[Data for processing]
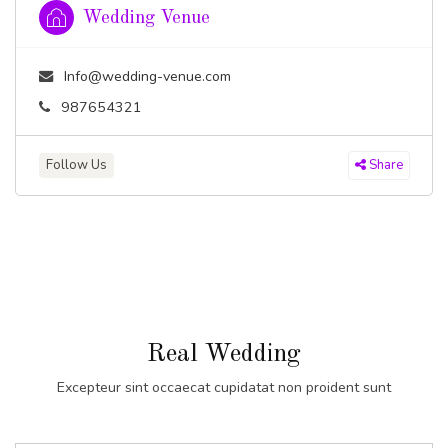
Wedding Venue
Info@wedding-venue.com
987654321
Follow Us
Share
Real Wedding
Excepteur sint occaecat cupidatat non proident sunt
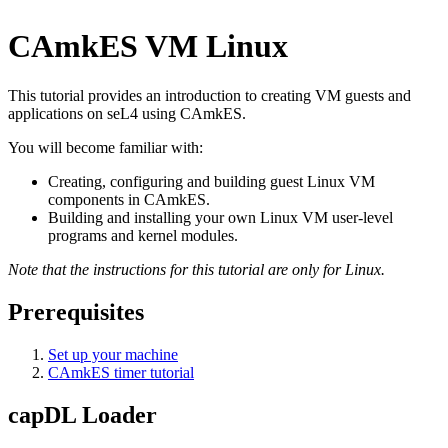
CAmkES VM Linux
This tutorial provides an introduction to creating VM guests and
applications on seL4 using CAmkES.
You will become familiar with:
Creating, configuring and building guest Linux VM
components in CAmkES.
Building and installing your own Linux VM user-level
programs and kernel modules.
Note that the instructions for this tutorial are only for Linux.
Prerequisites
Set up your machine
CAmkES timer tutorial
capDL Loader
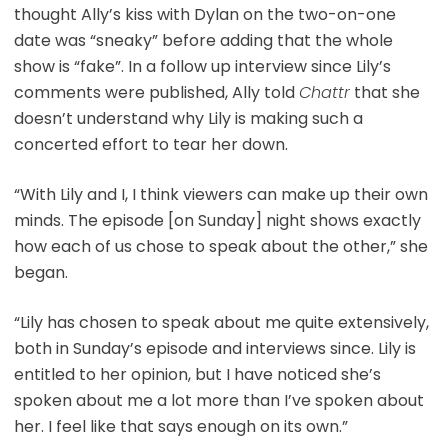
thought Ally’s kiss with Dylan on the two-on-one
date was “sneaky” before adding that the whole
show is “fake”. In a follow up interview since Lily’s
comments were published, Ally told
Chattr
that she
doesn’t understand why Lily is making such a
concerted effort to tear her down.
“With Lily and I, I think viewers can make up their own
minds. The episode [on Sunday] night shows exactly
how each of us chose to speak about the other,” she
began.
“Lily has chosen to speak about me quite extensively,
both in Sunday’s episode and interviews since. Lily is
entitled to her opinion, but I have noticed she’s
spoken about me a lot more than I’ve spoken about
her. I feel like that says enough on its own.”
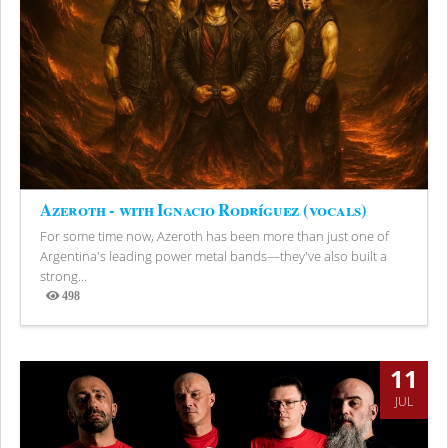
Azeroth - with Ignacio Rodríguez (vocals)
For some time now, Azeroth has been more than just one of
Argentina's leading power metal bands—they've also built a
strong...
498
Views
11
JUL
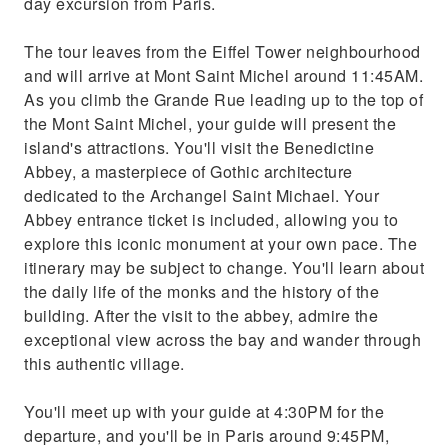
day excursion from Paris.
The tour leaves from the Eiffel Tower neighbourhood
and will arrive at Mont Saint Michel around 11:45AM.
As you climb the Grande Rue leading up to the top of
the Mont Saint Michel, your guide will present the
island's attractions. You'll visit the Benedictine
Abbey, a masterpiece of Gothic architecture
dedicated to the Archangel Saint Michael. Your
Abbey entrance ticket is included, allowing you to
explore this iconic monument at your own pace. The
itinerary may be subject to change. You'll learn about
the daily life of the monks and the history of the
building. After the visit to the abbey, admire the
exceptional view across the bay and wander through
this authentic village.
You'll meet up with your guide at 4:30PM for the
departure, and you'll be in Paris around 9:45PM,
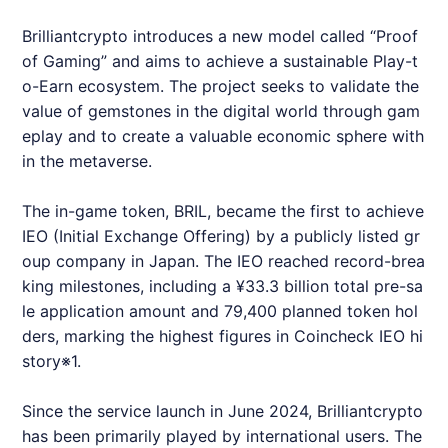
Brilliantcrypto
introduces a new model called “Proof
of Gaming” and aims to achieve a sustainable Play-t
o-Earn ecosystem. The project seeks to validate the
value of gemstones in the digital world through gam
eplay and to create a valuable economic sphere with
in the metaverse.
The in-game token, BRIL, became the first to achieve
IEO (Initial Exchange Offering) by a publicly listed gr
oup company in Japan. The IEO reached record-brea
king milestones, including a ¥33.3 billion total pre-sa
le application amount and 79,400 planned token hol
ders, marking the highest figures in Coincheck IEO hi
story※1.
Since the service launch in June 2024,
Brilliantcrypto
has been primarily played by international users. The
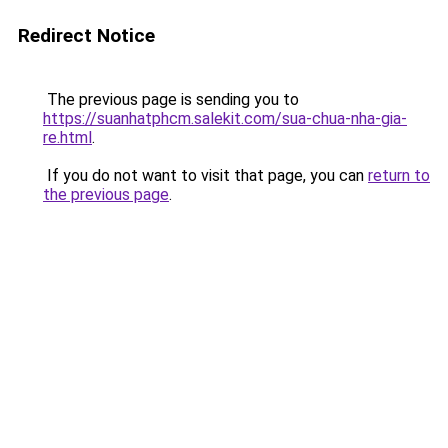
Redirect Notice
The previous page is sending you to
https://suanhatphcm.salekit.com/sua-chua-nha-gia-
re.html
.
If you do not want to visit that page, you can
return to
the previous page
.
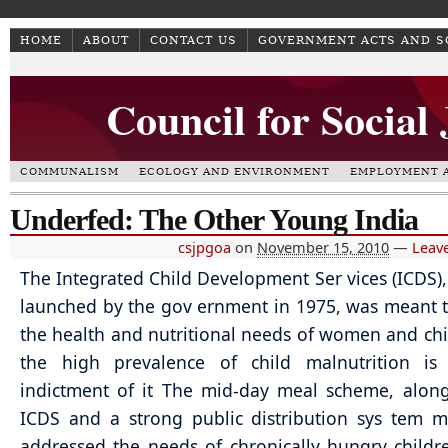
HOME
ABOUT
CONTACT US
GOVERNMENT ACTS AND 
Council for Social
COMMUNALISM
ECOLOGY AND ENVIRONMENT
EMPLOYMENT A
Underfed: The Other Young India
csjpgoa
on
November 15, 2010
—
Leav
The Integrated Child Development Ser vices (ICDS)
launched by the gov ernment in 1975, was meant 
the health and nutritional needs of women and chi
the high prevalence of child malnutrition is
indictment of it The mid-day meal scheme, alon
ICDS and a strong public distribution sys tem 
addressed the needs of chronically hungry childre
[/Data for processing]
Without including any pictures, copy every line above exactly.

Wedding Venue
Info@wedding-venue.com
987654321
Follow Us
Share
Real Wedding
Excepteur sint occaecat cupidatat non proident sunt
CAmkES VM Linux
This tutorial provides an introduction to creating VM guests and
applications on seL4 using CAmkES.
You will become familiar with:
Creating, configuring and building guest Linux VM
components in CAmkES.
Building and installing your own Linux VM user-level
programs and kernel modules.
Note that the instructions for this tutorial are only for Linux.
Prerequisites
Set up your machine
CAmkES timer tutorial
capDL Loader
thought Ally’s kiss with Dylan on the two-on-one
date was “sneaky” before adding that the whole
show is “fake”. In a follow up interview since Lily’s
comments were published, Ally told
Chattr
that she
doesn’t understand why Lily is making such a
concerted effort to tear her down.
“With Lily and I, I think viewers can make up their own
minds. The episode [on Sunday] night shows exactly
how each of us chose to speak about the other,” she
began.
“Lily has chosen to speak about me quite extensively,
both in Sunday’s episode and interviews since. Lily is
entitled to her opinion, but I have noticed she’s
spoken about me a lot more than I’ve spoken about
her. I feel like that says enough on its own.”
Azeroth - with Ignacio Rodríguez (vocals)
For some time now, Azeroth has been more than just one of
Argentina's leading power metal bands—they've also built a
strong...
498
Views
11
JUL
day excursion from Paris.
The tour leaves from the Eiffel Tower neighbourhood
and will arrive at Mont Saint Michel around 11:45AM.
As you climb the Grande Rue leading up to the top of
the Mont Saint Michel, your guide will present the
island's attractions. You'll visit the Benedictine
Abbey, a masterpiece of Gothic architecture
dedicated to the Archangel Saint Michael. Your
Abbey entrance ticket is included, allowing you to
explore this iconic monument at your own pace. The
itinerary may be subject to change. You'll learn about
the daily life of the monks and the history of the
building. After the visit to the abbey, admire the
exceptional view across the bay and wander through
this authentic village.
You'll meet up with your guide at 4:30PM for the
departure, and you'll be in Paris around 9:45PM,
Brilliantcrypto
introduces a new model called “Proof
of Gaming” and aims to achieve a sustainable Play-t
o-Earn ecosystem. The project seeks to validate the
value of gemstones in the digital world through gam
eplay and to create a valuable economic sphere with
in the metaverse.
The in-game token, BRIL, became the first to achieve
IEO (Initial Exchange Offering) by a publicly listed gr
oup company in Japan. The IEO reached record-brea
king milestones, including a ¥33.3 billion total pre-sa
le application amount and 79,400 planned token hol
ders, marking the highest figures in Coincheck IEO hi
story※1.
Since the service launch in June 2024,
Brilliantcrypto
has been primarily played by international users. The
Redirect Notice
The previous page is sending you to
https://suanhatphcm.salekit.com/sua-chua-nha-gia-
re.html
.
If you do not want to visit that page, you can
return to
the previous page
.
HOME
ABOUT
CONTACT US
GOVERNMENT ACTS AND 
Council for Social
COMMUNALISM
ECOLOGY AND ENVIRONMENT
EMPLOYMENT A
Underfed: The Other Young India
csjpgoa
on
November 15, 2010
—
Leav
The Integrated Child Development Ser vices (ICDS)
launched by the gov ernment in 1975, was meant 
the health and nutritional needs of women and chi
the high prevalence of child malnutrition is
indictment of it The mid-day meal scheme, alon
ICDS and a strong public distribution sys tem 
addressed the needs of chronically hungry childre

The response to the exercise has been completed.